The Transfer of Undertakings (Protection of Employment) Regulations 1991 (“the Regulations”) are designed to preserve employees' terms and conditions when a business or undertaking, or part of one, is transferred to a new employer. Any provision of any agreement (whether a contract of employment or not) is void so far as it would exclude or limit the rights granted under the Regulations.

The Regulations have the effect that:

  • Employees employed by the previous employer when the undertaking changes hands automatically become employees of the new employer on the same terms and conditions. It is as if their contracts of employment had originally been made with the new employer. Thus employees' continuity of employment is preserved, as are their terms and conditions of employment under their contracts of employment (except for certain occupational pension rights).
  • Representatives of employees affected have a right to be informed about the transfer. They must also be consulted about any measures which the old or new employer envisages taking concerning affected employees.

Transfers covered by the Regulations

The Regulations apply when an undertaking or part of an undertaking is transferred from one employer to another.

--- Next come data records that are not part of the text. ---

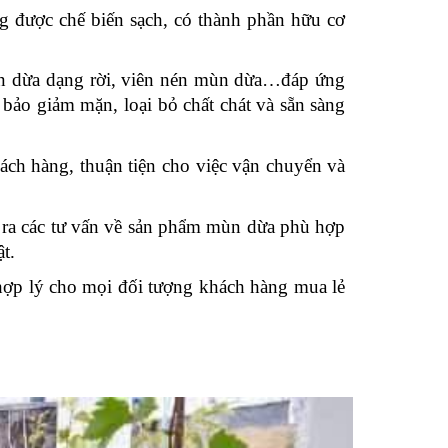
 được chế biến sạch, có thành phần hữu cơ
n dừa dạng rời, viên nén mùn dừa…đáp ứng
bảo giảm mặn, loại bỏ chất chát và sẵn sàng
ch hàng, thuận tiện cho việc vận chuyển và
a ra các tư vấn về sản phẩm mùn dừa phù hợp
t.
 hợp lý cho mọi đối tượng khách hàng mua lẻ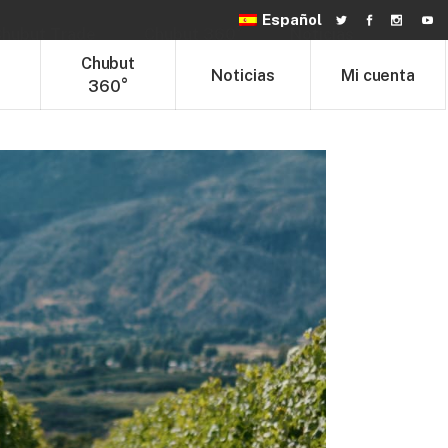
Español
hubut Trade
Chubut 360°
Noticias
t
Chubut
Noticias
Mi cuenta
360°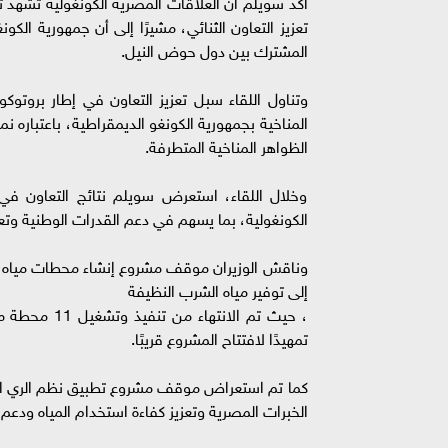
اكد سويلم أن العلاقات المصرية الكونغولية تشهد
تعزيز التعاون الثنائي، مشيرًا إلى أن جمهورية الكو
المشترك بين دول حوض النيل.
وتناول اللقاء سبل تعزيز التعاون في إطار بروتوكول
المناخية بجمهورية الكونغو الديمقراطية، باعتباره نمو
الظواهر المناخية المتطرفة.
وخلال اللقاء، استعرض سويلم نتائج التعاون في م
الكونغولية، بما يسهم في دعم القدرات الوطنية وتعزي
وناقش الوزيران موقف مشروع إنشاء محطات مياه ا
إلى توفير مياه الشرب النظيفة
تمهيدًا لافتتاح المشروع قريبًا.
كما تم استعراض موقف مشروع تطبيق نظم الري الحد
الخبرات المصرية وتعزيز كفاءة استخدام المياه ودعم ال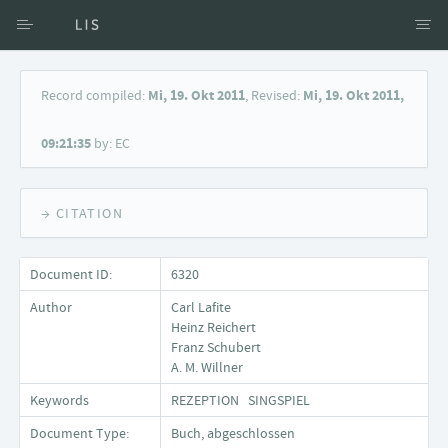
Access via Author
Record compiled:
Mi, 19. Okt 2011
, Revised:
Mi, 19. Okt 2011,
Access via Document title
09:21:35
by: EC
Keyword Search
→ CITATION
Document ID:
6320
Author
Carl Lafite
Heinz Reichert
Franz Schubert
A. M. Willner
Keywords
REZEPTION SINGSPIEL
Document Type:
Buch, abgeschlossen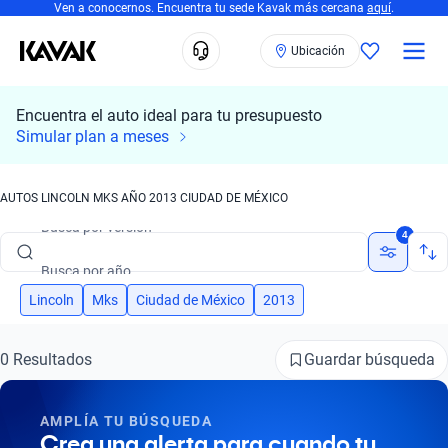
Ven a conocernos. Encuentra tu sede Kavak más cercana
aquí
.
Ubicación
Encuentra el auto ideal para tu presupuesto
Busca por marca
Simular plan a meses
Busca por modelo
AUTOS LINCOLN MKS AÑO 2013 CIUDAD DE MÉXICO
Busca por versión
4
Busca por año
Busca por marca
Lincoln
Mks
Ciudad de México
2013
Busca por modelo
Guardar búsqueda
0 Resultados
Busca por versión
AMPLÍA TU BÚSQUEDA
Busca por año
Crea una alerta para cuando tu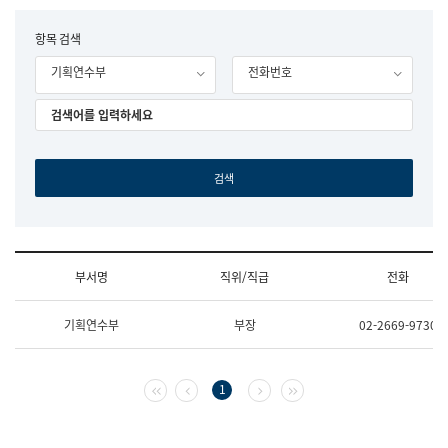
립
국
F
항목 검색
어
o
원
기획연수부
전화번호
r
조
m
직
도
국
어
원
원
장
기
획
연
수
부서명
직위/직급
전화
부
기
조
획
기획연수부
부장
02-2669-9730
직
운
및
영
업
과
무
공
첫 페이지
이전 페이지
다음 페이지
마지막 페이지
1
소
공
개
언
(부
어
서
과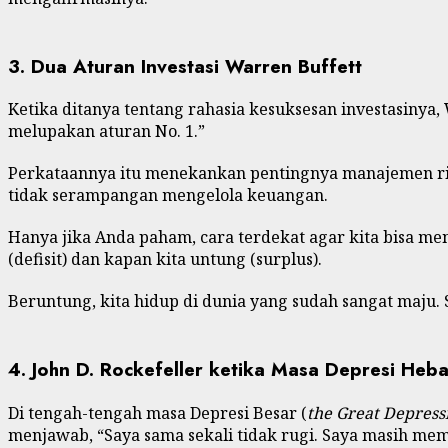
3. Dua Aturan Investasi Warren Buffett
Ketika ditanya tentang rahasia kesuksesan investasinya,
melupakan aturan No. 1.”
Perkataannya itu menekankan pentingnya manajemen risi
tidak serampangan mengelola keuangan.
Hanya jika Anda paham, cara terdekat agar kita bisa m
(defisit) dan kapan kita untung (surplus).
Beruntung, kita hidup di dunia yang sudah sangat maju.
4. John D. Rockefeller ketika Masa Depresi Heba
Di tengah-tengah masa Depresi Besar (
the Great Depress
menjawab, “Saya sama sekali tidak rugi. Saya masih mem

Some examples of transfers are:

  • where all or part of a sole trader's business or partnership is sold or otherwise transferred;
  • where a company, or part of it, is bought or acquired by another, provided this is done by the second company buying or acquiring the assets and then running the business and not acquiring the shares only;
  • where two companies cease to exist and combine to form a third;
  • where a contract to provide goods or services is transferred in circumstances which amount to the transfer of a business or undertaking to a new employer.

The Regulations can apply regardless of the size of the transferred undertaking. Thus the Regulations equally apply to the transfer of a large business with many thousand employees or of a very small one (such as a shop, pub or garage). The Regulations apply equally to public or private sector undertakings.

Transfers not covered by the Regulations

The Regulations do not apply to the following:

  • transfers by share take-over because, when a company's shares are sold to new shareholders, there is no transfer of the business - the same company continues to be the employer;
  • transfers of assets only (for example, the sale of equipment alone would not be covered, but the sale of a going concern including equipment would be covered);
  • transfers of a contract to provide goods or services where this does not involve the transfer of a business or part of a business;
  • transfers of undertakings situated outside the United Kingdom.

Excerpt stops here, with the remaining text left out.